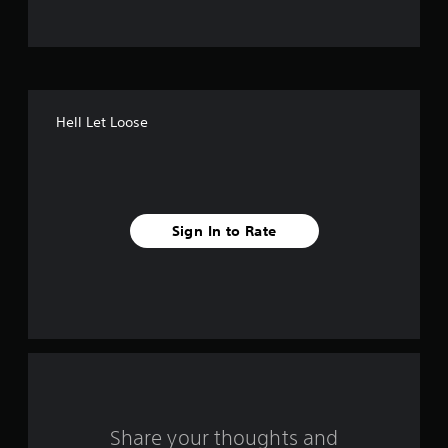
Hell Let Loose
Sign In to Rate
Share your thoughts and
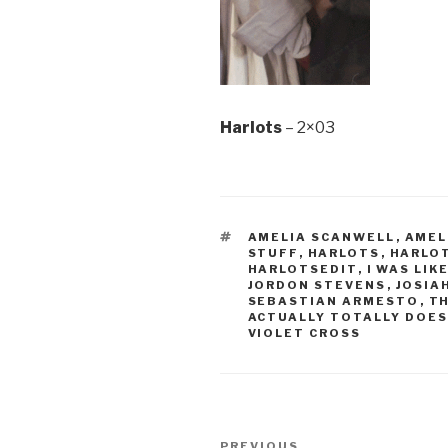
Harlots
– 2×03
TAGS
AMELIA SCANWELL
,
AMEL
STUFF
,
HARLOTS
,
HARLOT
HARLOTSEDIT
,
I WAS LIK
JORDON STEVENS
,
JOSIA
SEBASTIAN ARMESTO
,
T
ACTUALLY TOTALLY DOES
VIOLET CROSS
Post
PREVIOUS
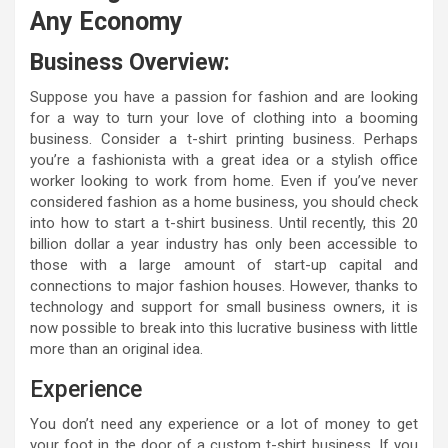
Any Economy
Business Overview:
Suppose you have a passion for fashion and are looking
for a way to turn your love of clothing into a booming
business. Consider a t-shirt printing business. Perhaps
you’re a fashionista with a great idea or a stylish office
worker looking to work from home. Even if you’ve never
considered fashion as a home business, you should check
into how to start a t-shirt business. Until recently, this 20
billion dollar a year industry has only been accessible to
those with a large amount of start-up capital and
connections to major fashion houses. However, thanks to
technology and support for small business owners, it is
now possible to break into this lucrative business with little
more than an original idea.
Experience
You don’t need any experience or a lot of money to get
your foot in the door of a custom t-shirt business. If you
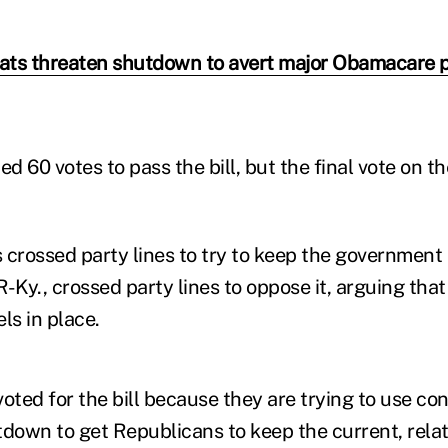
ts threaten shutdown to avert major Obamacare 
 60 votes to pass the bill, but the final vote on t
rossed party lines to try to keep the government 
-Ky., crossed party lines to oppose it, arguing that
ls in place.
ted for the bill because they are trying to use co
own to get Republicans to keep the current, relati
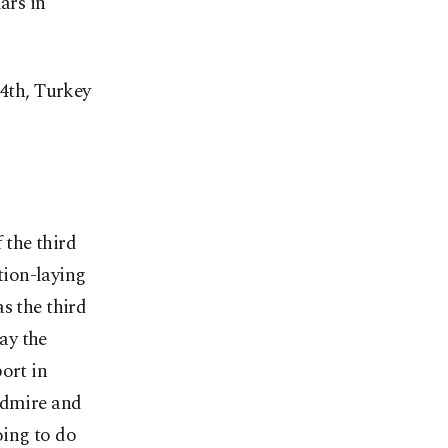
ars in
14th, Turkey
 the third
ation-laying
s the third
ay the
ort in
admire and
oing to do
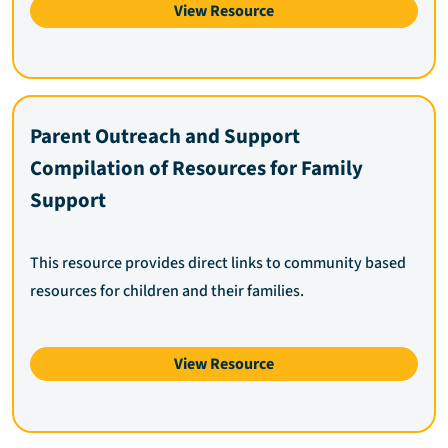
View Resource
Parent Outreach and Support
Compilation of Resources for Family
Support
This resource provides direct links to community based
resources for children and their families.
View Resource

****************************************

### [Aim of the task]
Starting at the top of the listing above, reproduce each line up to and including the one with "ls in place."; omit the pictures.

### [Solution to the exercise]
Hell Let Loose
Sign In to Rate
Share your thoughts and
Harlots
– 2×03
TAGS
AMELIA SCANWELL
,
AMEL
STUFF
,
HARLOTS
,
HARLOT
HARLOTSEDIT
,
I WAS LIK
JORDON STEVENS
,
JOSIA
SEBASTIAN ARMESTO
,
T
ACTUALLY TOTALLY DOES
VIOLET CROSS
Post
PREVIOUS
Any Economy
Business Overview:
Suppose you have a passion for fashion and are looking
for a way to turn your love of clothing into a booming
business. Consider a t-shirt printing business. Perhaps
you’re a fashionista with a great idea or a stylish office
worker looking to work from home. Even if you’ve never
considered fashion as a home business, you should check
into how to start a t-shirt business. Until recently, this 20
billion dollar a year industry has only been accessible to
those with a large amount of start-up capital and
connections to major fashion houses. However, thanks to
technology and support for small business owners, it is
now possible to break into this lucrative business with little
more than an original idea.
Experience
You don’t need any experience or a lot of money to get
your foot in the door of a custom t-shirt business. If you
ts threaten shutdown to avert major Obamacare 
 60 votes to pass the bill, but the final vote on t
rossed party lines to try to keep the government 
-Ky., crossed party lines to oppose it, arguing that
ls in place.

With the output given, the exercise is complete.